Marshall legend Robin Lipscombe downs tools after 53 years

Marshall legend Robin Lipscombe downs tools after 53 years

For many, last Friday marked the end of an ordinary working week. For Robin Lipscombe, it marked the end of a long and celebrated career of service that changed thousands of young lives.

Only a few people can express their impact on the world in concrete figures, and Robin is one of them - though he is far too modest to ever do so. By the time he clocked out of Marshall’s training workshop on 10 May, 2024, he had racked up 53 years of service, trained 1,400 people, received one MBE, and had one Marshall facility named after him.

Robin joined Marshall in 1971, and made a mark almost immediately when he won the City & Guilds National Award for Vehicle Building Craft Work during his third year as an apprentice. After graduating, he transitioned into a production planner role before being invited to join the training team, where he passed on his exceptional technical hand skills to the next generation for four decades.

On paper, Robin’s job as a trainer may have been to ensure that new apprentices picked up the key hand skills that would form the foundation for their technical careers.

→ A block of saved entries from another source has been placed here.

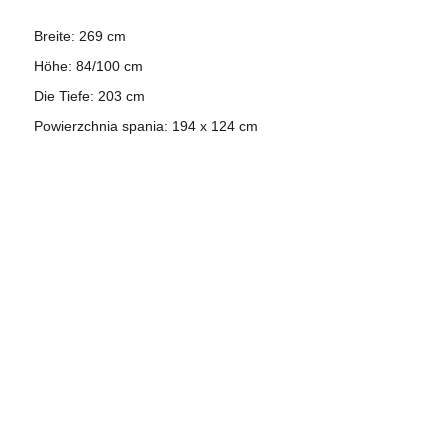
Breite: 269 cm
Höhe: 84/100 cm
Die Tiefe: 203 cm
Powierzchnia spania: 194 x 124 cm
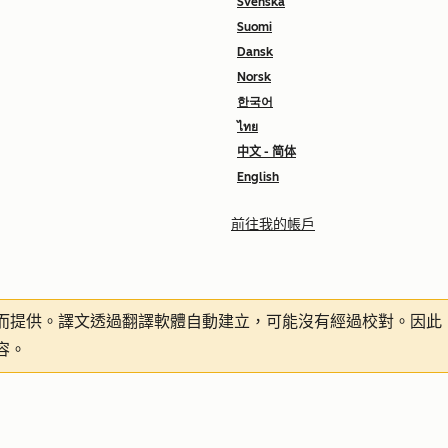
Svenska
Suomi
Dansk
Norsk
한국어
ไทย
中文 - 简体
English
前往我的帳戶
而提供。譯文透過翻譯軟體自動建立，可能沒有經過校對。因此
容。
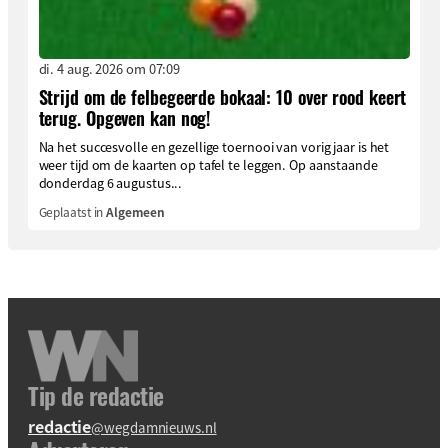
di. 4 aug. 2026 om 07:09
Strijd om de felbegeerde bokaal: 10 over rood keert
terug. Opgeven kan nog!
Na het succesvolle en gezellige toernooi van vorig jaar is het
weer tijd om de kaarten op tafel te leggen. Op aanstaande
donderdag 6 augustus...
Geplaatst in
Algemeen
Tip de redactie
redactie
@wegdamnieuws.nl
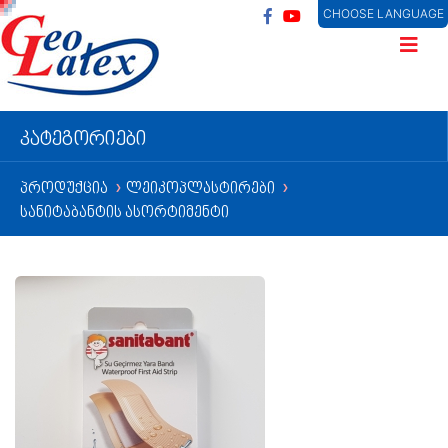
CHOOSE LANGUAGE
კატეგორიები
პროდუქცია
ლეიკოპლასტირები
❯
❯
სანიტაბანტის ასორტიმენტი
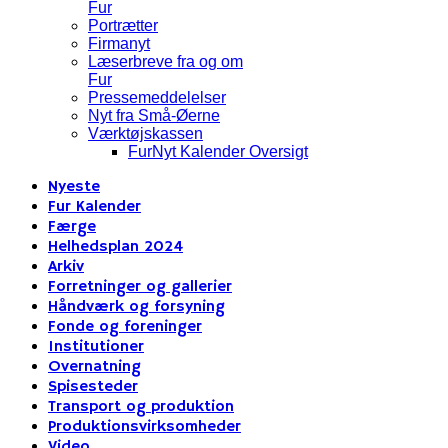
Fur
Portrætter
Firmanyt
Læserbreve fra og om
Fur
Pressemeddelelser
Nyt fra Små-Øerne
Værktøjskassen
FurNyt Kalender Oversigt
Nyeste
Fur Kalender
Færge
Helhedsplan 2024
Arkiv
Forretninger og gallerier
Håndværk og forsyning
Fonde og foreninger
Institutioner
Overnatning
Spisesteder
Transport og produktion
Produktionsvirksomheder
Video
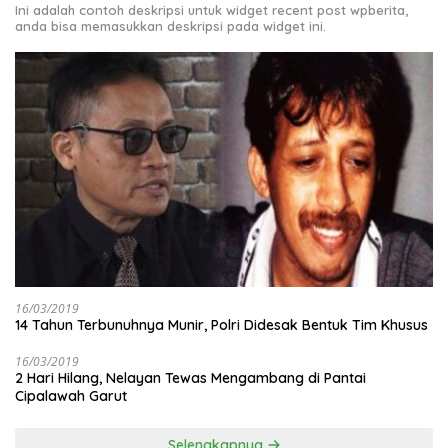
Ini adalah contoh deskripsi untuk widget recent post wpberita,
anda bisa memasukkan deskripsi pada widget ini.
16/03/2019
14 Tahun Terbunuhnya Munir, Polri Didesak Bentuk Tim Khusus
16/03/2019
2 Hari Hilang, Nelayan Tewas Mengambang di Pantai
Cipalawah Garut
Selengkapnya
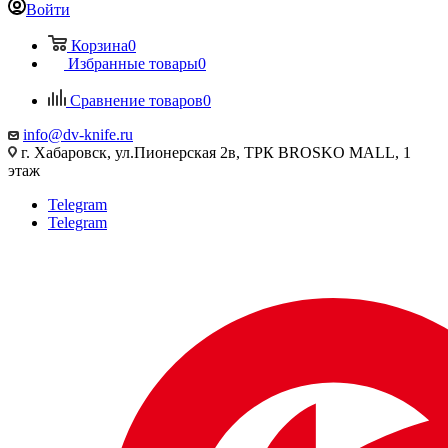
Войти
Корзина
0
Избранные товары
0
Сравнение товаров
0
info@dv-knife.ru
г. Хабаровск, ул.Пионерская 2в, ТРК BROSKO MALL, 1
этаж
Telegram
Telegram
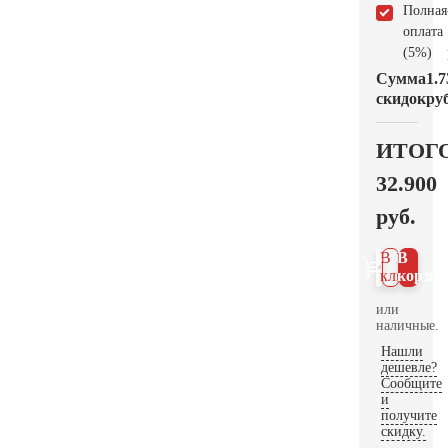
Полная
оплата
(5%)
Сумма
1.7
скидок
руб
ИТОГ
32.900
руб.
В 1
В
клик
корзин
или
наличные.
Нашли
дешевле?
Сообщите
и
получите
скидку.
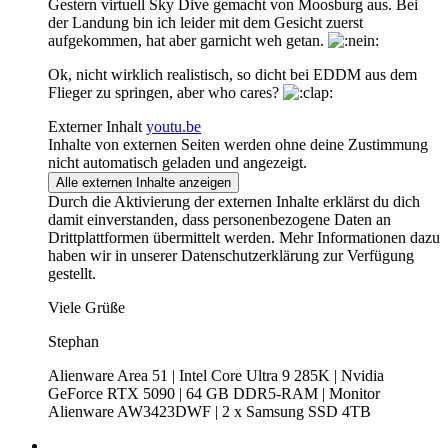
Gestern virtuell Sky Dive gemacht von Moosburg aus. Bei
der Landung bin ich leider mit dem Gesicht zuerst
aufgekommen, hat aber garnicht weh getan.
Ok, nicht wirklich realistisch, so dicht bei EDDM aus dem
Flieger zu springen, aber who cares?
Externer Inhalt
youtu.be
Inhalte von externen Seiten werden ohne deine Zustimmung
nicht automatisch geladen und angezeigt.
Alle externen Inhalte anzeigen
Durch die Aktivierung der externen Inhalte erklärst du dich
damit einverstanden, dass personenbezogene Daten an
Drittplattformen übermittelt werden. Mehr Informationen dazu
haben wir in unserer Datenschutzerklärung zur Verfügung
gestellt.
Viele Grüße
Stephan
Alienware Area 51 | Intel Core Ultra 9 285K | Nvidia
GeForce RTX 5090 | 64 GB DDR5-RAM | Monitor
Alienware AW3423DWF | 2 x Samsung SSD 4TB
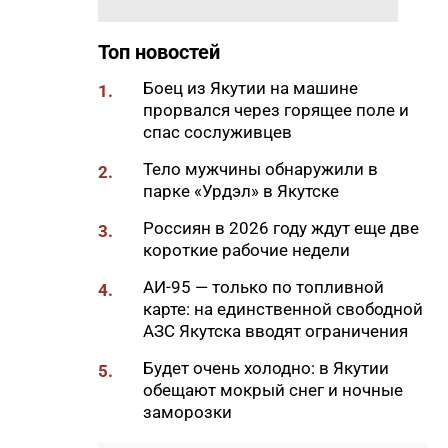
встречу главы Якутии с
Путиным сигналом доверия и
Топ новостей
значимости региона
18:01
Боец из Якутии на машине
Социальные участковые в
1.
прорвался через горящее поле и
Якутии приняли около 2000
спас сослуживцев
обращений
17:56
Тело мужчины обнаружили в
Жительница Жатая похитила
2.
парке «Урдэл» в Якутске
33 цветка с клумбы в центре
Якутска
Россиян в 2026 году ждут еще две
3.
17:51
короткие рабочие недели
«Здесь нет типовых задач»:
начальник стройплощадки
АИ-95 — только по топливной
4.
«Полюс Строя» Евгений
карте: на единственной свободной
Самсонов о работе в суровом
АЗС Якутска вводят ограничения
климате
Будет очень холодно: в Якутии
5.
17:45
Слет молодых специалистов
обещают мокрый снег и ночные
Минтруда Якутии объединил
заморозки
30 участников из трех
муниципалитетов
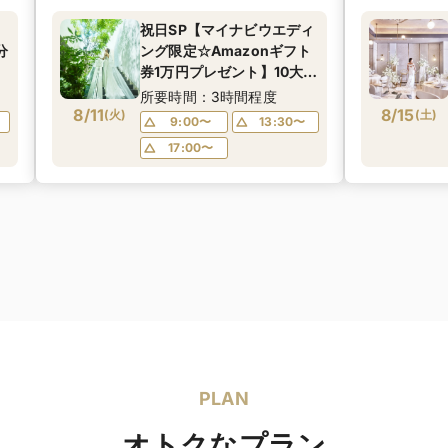
祝日SP【マイナビウエディ
分
ング限定☆Amazonギフト
│
券1万円プレゼント】10大特
典付！天窓からの光が差し
所要時間：3時間程度
8/11
込む開放的なチャペル＆気
8/15
(
火
)
(
土
)
9:00〜
13:30〜
品ある非日常空間の披露宴
17:00〜
会場を見学×シェフ監修*試
食付フェア
PLAN
オトクなプラン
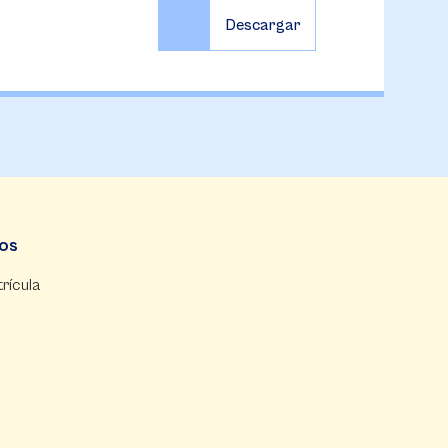
dos
rícula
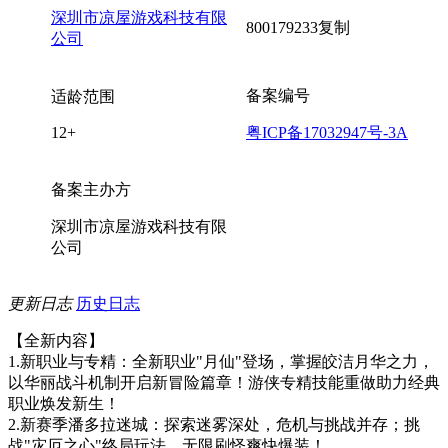
深圳市凉屋游戏科技有限
800179233
复制
公司
备案编号
适龄范围
12+
粤ICP备17032947号-3A
备案主办方
深圳市凉屋游戏科技有限
公司
更新日志
历史日志
【全新内容】
1.新职业与专精：全新职业"月仙"登场，掌握皎洁月华之力，
以华丽战斗机制开启新冒险篇章！游侠专精技能重做助力经典
职业焕发新生！
2.新赛季潘多拉迷城：探索迷雾深处，危机与挑战并存；挑
战"灾厄之心"终局玩法，无限刷怪爽快爆装！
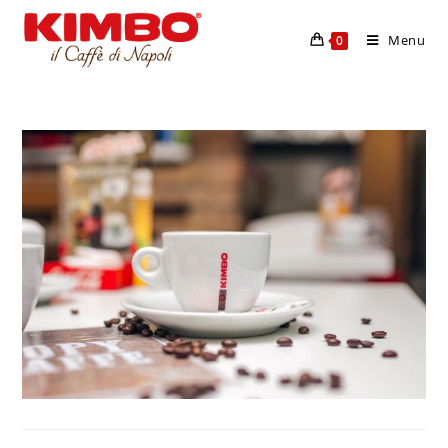
Menu
0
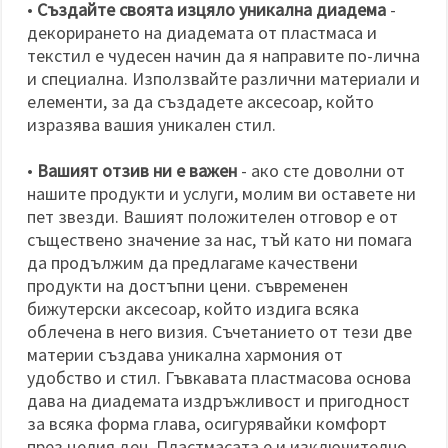
•
Създайте своята изцяло уникална диадема
-
декорирането на диадемата от пластмаса и
текстил е чудесен начин да я направите по-лична
и специална. Използвайте различни материали и
елементи, за да създадете аксесоар, който
изразява вашия уникален стил.
•
Вашият отзив ни е важен
- ако сте доволни от
нашите продукти и услуги, молим ви оставете ни
пет звезди. Вашият положителен отговор е от
съществено значение за нас, тъй като ни помага
да продължим да предлагаме качествени
продукти на достъпни цени. съвременен
бижутерски аксесоар, който издига всяка
облечена в него визия. Съчетанието от тези две
материи създава уникална хармония от
удобство и стил. Гъвкавата пластмасова основа
дава на диадемата издръжливост и пригодност
за всяка форма глава, осигурявайки комфорт
през целия ден. Пластмасата е и изключително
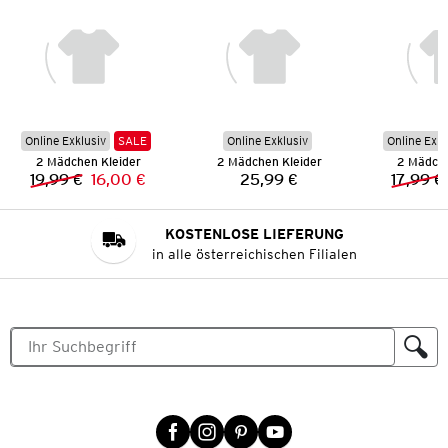
Online Exklusiv
SALE
Online Exklusiv
Online Exkl
2 Mädchen Kleider
2 Mädchen Kleider
2 Mädche
19,99 €
16,00 €
25,99 €
17,99 €
Vorheriger Preis:
Neuer Preis:
Preis:
KOSTENLOSE LIEFERUNG
in alle österreichischen Filialen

In reality, the role Robin played in preparing inexperienced young people for the world of work was, while perhaps less immediately obvious, no less important. For most Marshall apprentices, Robin’s workshop would be the first port of call directly after leaving of a school environment, and the process of adjusting to the routines, responsibilities and soft skills of the working world was not always straightforward.

Unsurprisingly, there is no shortage of former apprentices - many still with Marshall - who credit Robin for their personal growth during this formative stage in their careers. It is also unsurprising that in 2023 Robin was recognised in the King’s Birthday Honours List, receiving an MBE for his exceptional impact on the community by providing thousands of young engineers and technicians with the solid foundations necessary for successful careers.

In honour of Robin's achievements, Marshall organised a retirement celebration and farewell in the Lipscombe Mascall Workshop - a facility named in Robin’s honour when it opened last year. Colleagues and apprentices, both past and present, shared fond memories of Robin, extending their best wishes and expressing gratitude for his profound impact on their careers.

“Working alongside a legend like Robin been an absolute honour and privilege for all of us,” said Dan Edwards, General Manager for Marshall’s skills academy.

“It’s rare to find someone who dedicates their entire career to one employer, and we’re incredibly proud that Robin chose to do so with us at Marshall.”

Many of the day’s stories and memories about Robin centred around his teaching partnership with Keirron Mascall, a retired colleague of over four decades. Robin and Keirron were well known for their “good cop/bad cop” dynamic, especially when it came to their high standards for apprentice work. In some cases, one or the other would cut subpar work to pieces with a bandsaw - a seemingly harsh gesture that nonetheless proved to be an effective teaching method.

Even now, “cutting up” is fondly remembered by former Marshall apprentices, many of whom still preserve their surviving works as trophies in attics and storage rooms across the country.

“We have always tried to give our apprentices the best support and training that we possibly can here at Marshall,” said Robin at last week’s event.

“We always try to ensure that our young people don’t just come out of training having gained the right skills to succeed, but that along the way they emerge a better person.”

“I am very proud of the many years that I have been with Marshall and I am truly grateful for this wonderful send off.”